What is being asked: Reproduce the records below word for word.

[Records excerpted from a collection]
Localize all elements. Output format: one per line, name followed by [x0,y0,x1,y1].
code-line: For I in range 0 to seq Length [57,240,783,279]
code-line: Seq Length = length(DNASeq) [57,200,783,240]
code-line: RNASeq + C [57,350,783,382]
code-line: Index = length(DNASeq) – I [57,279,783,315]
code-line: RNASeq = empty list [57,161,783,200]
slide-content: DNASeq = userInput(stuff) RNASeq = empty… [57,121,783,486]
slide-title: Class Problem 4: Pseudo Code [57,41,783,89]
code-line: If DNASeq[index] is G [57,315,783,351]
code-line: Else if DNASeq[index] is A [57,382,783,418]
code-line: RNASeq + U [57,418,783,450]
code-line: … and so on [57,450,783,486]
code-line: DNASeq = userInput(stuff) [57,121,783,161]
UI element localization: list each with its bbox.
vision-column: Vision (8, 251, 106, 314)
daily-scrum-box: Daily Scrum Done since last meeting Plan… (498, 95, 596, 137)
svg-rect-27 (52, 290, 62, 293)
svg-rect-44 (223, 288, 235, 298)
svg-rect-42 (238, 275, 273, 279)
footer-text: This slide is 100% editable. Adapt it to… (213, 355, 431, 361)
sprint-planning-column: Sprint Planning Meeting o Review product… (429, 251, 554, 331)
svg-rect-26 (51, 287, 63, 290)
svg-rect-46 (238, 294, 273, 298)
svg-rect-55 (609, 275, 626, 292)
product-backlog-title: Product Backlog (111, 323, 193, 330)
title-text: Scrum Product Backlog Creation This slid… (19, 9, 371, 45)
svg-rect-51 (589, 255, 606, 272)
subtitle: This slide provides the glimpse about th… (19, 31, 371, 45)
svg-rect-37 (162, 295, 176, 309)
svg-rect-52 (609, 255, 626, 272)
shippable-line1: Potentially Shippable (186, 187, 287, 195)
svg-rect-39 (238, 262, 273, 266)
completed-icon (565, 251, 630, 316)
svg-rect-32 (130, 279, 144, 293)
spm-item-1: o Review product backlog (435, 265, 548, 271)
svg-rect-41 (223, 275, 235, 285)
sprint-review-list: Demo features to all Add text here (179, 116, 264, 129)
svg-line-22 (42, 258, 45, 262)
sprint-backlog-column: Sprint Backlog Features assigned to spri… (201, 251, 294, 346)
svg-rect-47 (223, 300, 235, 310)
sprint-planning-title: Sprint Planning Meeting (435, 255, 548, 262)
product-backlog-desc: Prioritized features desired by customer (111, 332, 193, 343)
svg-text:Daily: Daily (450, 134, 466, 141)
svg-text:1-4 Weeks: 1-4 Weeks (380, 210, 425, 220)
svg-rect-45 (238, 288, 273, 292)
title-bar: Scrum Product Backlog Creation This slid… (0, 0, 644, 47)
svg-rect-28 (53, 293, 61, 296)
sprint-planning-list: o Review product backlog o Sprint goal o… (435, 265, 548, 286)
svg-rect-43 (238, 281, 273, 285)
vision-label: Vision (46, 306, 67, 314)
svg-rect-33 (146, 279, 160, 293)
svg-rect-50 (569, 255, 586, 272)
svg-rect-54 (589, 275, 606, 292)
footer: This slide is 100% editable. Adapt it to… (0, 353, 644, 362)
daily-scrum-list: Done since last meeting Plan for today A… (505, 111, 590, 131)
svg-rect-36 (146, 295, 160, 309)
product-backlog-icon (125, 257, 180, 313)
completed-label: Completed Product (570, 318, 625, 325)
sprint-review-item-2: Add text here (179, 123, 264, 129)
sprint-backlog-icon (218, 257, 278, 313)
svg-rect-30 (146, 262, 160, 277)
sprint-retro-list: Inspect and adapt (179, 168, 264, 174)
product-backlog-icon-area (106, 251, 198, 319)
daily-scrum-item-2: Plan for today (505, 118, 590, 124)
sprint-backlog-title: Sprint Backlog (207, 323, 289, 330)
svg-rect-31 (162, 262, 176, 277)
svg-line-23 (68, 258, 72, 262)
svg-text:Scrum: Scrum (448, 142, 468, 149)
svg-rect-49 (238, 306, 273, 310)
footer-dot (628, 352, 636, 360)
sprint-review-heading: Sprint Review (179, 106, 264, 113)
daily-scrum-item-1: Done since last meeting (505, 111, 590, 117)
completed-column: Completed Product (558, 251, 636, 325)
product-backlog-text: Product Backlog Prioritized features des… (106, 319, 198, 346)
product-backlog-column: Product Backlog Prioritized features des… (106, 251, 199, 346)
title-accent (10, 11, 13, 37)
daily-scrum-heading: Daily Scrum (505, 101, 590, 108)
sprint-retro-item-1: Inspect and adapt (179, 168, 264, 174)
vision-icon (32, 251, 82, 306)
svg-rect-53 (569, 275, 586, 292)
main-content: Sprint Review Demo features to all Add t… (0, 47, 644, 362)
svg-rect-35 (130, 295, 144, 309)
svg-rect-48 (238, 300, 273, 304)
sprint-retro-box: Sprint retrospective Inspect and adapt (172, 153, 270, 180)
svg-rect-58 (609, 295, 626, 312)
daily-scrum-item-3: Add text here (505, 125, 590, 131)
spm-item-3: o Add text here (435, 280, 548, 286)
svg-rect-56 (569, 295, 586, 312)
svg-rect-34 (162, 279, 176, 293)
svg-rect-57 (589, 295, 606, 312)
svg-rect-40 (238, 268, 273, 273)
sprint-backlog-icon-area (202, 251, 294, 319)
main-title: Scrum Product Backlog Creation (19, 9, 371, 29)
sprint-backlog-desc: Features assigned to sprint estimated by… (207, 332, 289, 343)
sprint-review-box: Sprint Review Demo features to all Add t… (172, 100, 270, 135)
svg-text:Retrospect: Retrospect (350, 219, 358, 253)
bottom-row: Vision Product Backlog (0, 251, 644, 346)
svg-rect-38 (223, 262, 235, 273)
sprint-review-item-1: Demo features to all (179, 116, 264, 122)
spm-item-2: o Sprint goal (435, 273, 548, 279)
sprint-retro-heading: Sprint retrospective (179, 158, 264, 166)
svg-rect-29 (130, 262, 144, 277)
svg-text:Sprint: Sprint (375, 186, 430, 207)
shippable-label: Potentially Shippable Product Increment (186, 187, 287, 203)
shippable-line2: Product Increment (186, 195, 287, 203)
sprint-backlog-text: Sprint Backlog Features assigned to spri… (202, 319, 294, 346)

Task solution:
Localize all elements. Output format: one per line, name followed by [x0,y0,x1,y1].
code-line: For I in range 0 to seq Length [57,240,783,279]
code-line: Seq Length = length(DNASeq) [57,200,783,240]
code-line: RNASeq + C [57,350,783,382]
code-line: Index = length(DNASeq) – I [57,279,783,315]
code-line: RNASeq = empty list [57,161,783,200]
slide-content: DNASeq = userInput(stuff) RNASeq = empty… [57,121,783,486]
slide-title: Class Problem 4: Pseudo Code [57,41,783,89]
code-line: If DNASeq[index] is G [57,315,783,351]
code-line: Else if DNASeq[index] is A [57,382,783,418]
code-line: RNASeq + U [57,418,783,450]
code-line: … and so on [57,450,783,486]
code-line: DNASeq = userInput(stuff) [57,121,783,161]
UI element localization: list each with its bbox.
vision-column: Vision (8, 251, 106, 314)
daily-scrum-box: Daily Scrum Done since last meeting Plan… (498, 95, 596, 137)
svg-rect-27 (52, 290, 62, 293)
svg-rect-44 (223, 288, 235, 298)
svg-rect-42 (238, 275, 273, 279)
footer-text: This slide is 100% editable. Adapt it to… (213, 355, 431, 361)
sprint-planning-column: Sprint Planning Meeting o Review product… (429, 251, 554, 331)
svg-rect-26 (51, 287, 63, 290)
svg-rect-46 (238, 294, 273, 298)
svg-rect-55 (609, 275, 626, 292)
product-backlog-title: Product Backlog (111, 323, 193, 330)
title-text: Scrum Product Backlog Creation This slid… (19, 9, 371, 45)
svg-rect-51 (589, 255, 606, 272)
subtitle: This slide provides the glimpse about th… (19, 31, 371, 45)
svg-rect-37 (162, 295, 176, 309)
svg-rect-52 (609, 255, 626, 272)
shippable-line1: Potentially Shippable (186, 187, 287, 195)
svg-rect-39 (238, 262, 273, 266)
completed-icon (565, 251, 630, 316)
svg-rect-32 (130, 279, 144, 293)
spm-item-1: o Review product backlog (435, 265, 548, 271)
svg-rect-41 (223, 275, 235, 285)
sprint-review-list: Demo features to all Add text here (179, 116, 264, 129)
svg-line-22 (42, 258, 45, 262)
sprint-backlog-column: Sprint Backlog Features assigned to spri… (201, 251, 294, 346)
svg-rect-47 (223, 300, 235, 310)
sprint-planning-title: Sprint Planning Meeting (435, 255, 548, 262)
product-backlog-desc: Prioritized features desired by customer (111, 332, 193, 343)
svg-text:Daily: Daily (450, 134, 466, 141)
svg-text:1-4 Weeks: 1-4 Weeks (380, 210, 425, 220)
svg-rect-45 (238, 288, 273, 292)
title-bar: Scrum Product Backlog Creation This slid… (0, 0, 644, 47)
svg-rect-28 (53, 293, 61, 296)
sprint-planning-list: o Review product backlog o Sprint goal o… (435, 265, 548, 286)
svg-rect-43 (238, 281, 273, 285)
vision-label: Vision (46, 306, 67, 314)
svg-rect-33 (146, 279, 160, 293)
svg-rect-50 (569, 255, 586, 272)
svg-rect-54 (589, 275, 606, 292)
footer: This slide is 100% editable. Adapt it to… (0, 353, 644, 362)
daily-scrum-list: Done since last meeting Plan for today A… (505, 111, 590, 131)
svg-rect-36 (146, 295, 160, 309)
product-backlog-icon (125, 257, 180, 313)
completed-label: Completed Product (570, 318, 625, 325)
sprint-review-item-2: Add text here (179, 123, 264, 129)
sprint-backlog-icon (218, 257, 278, 313)
svg-rect-30 (146, 262, 160, 277)
sprint-retro-list: Inspect and adapt (179, 168, 264, 174)
product-backlog-icon-area (106, 251, 198, 319)
daily-scrum-item-2: Plan for today (505, 118, 590, 124)
sprint-backlog-title: Sprint Backlog (207, 323, 289, 330)
svg-rect-31 (162, 262, 176, 277)
svg-line-23 (68, 258, 72, 262)
svg-text:Scrum: Scrum (448, 142, 468, 149)
svg-rect-49 (238, 306, 273, 310)
footer-dot (628, 352, 636, 360)
sprint-review-heading: Sprint Review (179, 106, 264, 113)
daily-scrum-item-1: Done since last meeting (505, 111, 590, 117)
completed-column: Completed Product (558, 251, 636, 325)
product-backlog-text: Product Backlog Prioritized features des… (106, 319, 198, 346)
product-backlog-column: Product Backlog Prioritized features des… (106, 251, 199, 346)
title-accent (10, 11, 13, 37)
daily-scrum-heading: Daily Scrum (505, 101, 590, 108)
sprint-retro-item-1: Inspect and adapt (179, 168, 264, 174)
vision-icon (32, 251, 82, 306)
svg-rect-53 (569, 275, 586, 292)
main-content: Sprint Review Demo features to all Add t… (0, 47, 644, 362)
svg-rect-35 (130, 295, 144, 309)
svg-rect-48 (238, 300, 273, 304)
sprint-retro-box: Sprint retrospective Inspect and adapt (172, 153, 270, 180)
svg-rect-58 (609, 295, 626, 312)
daily-scrum-item-3: Add text here (505, 125, 590, 131)
spm-item-3: o Add text here (435, 280, 548, 286)
svg-rect-56 (569, 295, 586, 312)
svg-rect-34 (162, 279, 176, 293)
svg-rect-57 (589, 295, 606, 312)
svg-rect-40 (238, 268, 273, 273)
sprint-backlog-icon-area (202, 251, 294, 319)
main-title: Scrum Product Backlog Creation (19, 9, 371, 29)
sprint-backlog-desc: Features assigned to sprint estimated by… (207, 332, 289, 343)
sprint-review-box: Sprint Review Demo features to all Add t… (172, 100, 270, 135)
svg-text:Retrospect: Retrospect (350, 219, 358, 253)
bottom-row: Vision Product Backlog (0, 251, 644, 346)
svg-rect-38 (223, 262, 235, 273)
sprint-review-item-1: Demo features to all (179, 116, 264, 122)
spm-item-2: o Sprint goal (435, 273, 548, 279)
sprint-retro-heading: Sprint retrospective (179, 158, 264, 166)
svg-rect-29 (130, 262, 144, 277)
svg-text:Sprint: Sprint (375, 186, 430, 207)
shippable-label: Potentially Shippable Product Increment (186, 187, 287, 203)
shippable-line2: Product Increment (186, 195, 287, 203)
sprint-backlog-text: Sprint Backlog Features assigned to spri… (202, 319, 294, 346)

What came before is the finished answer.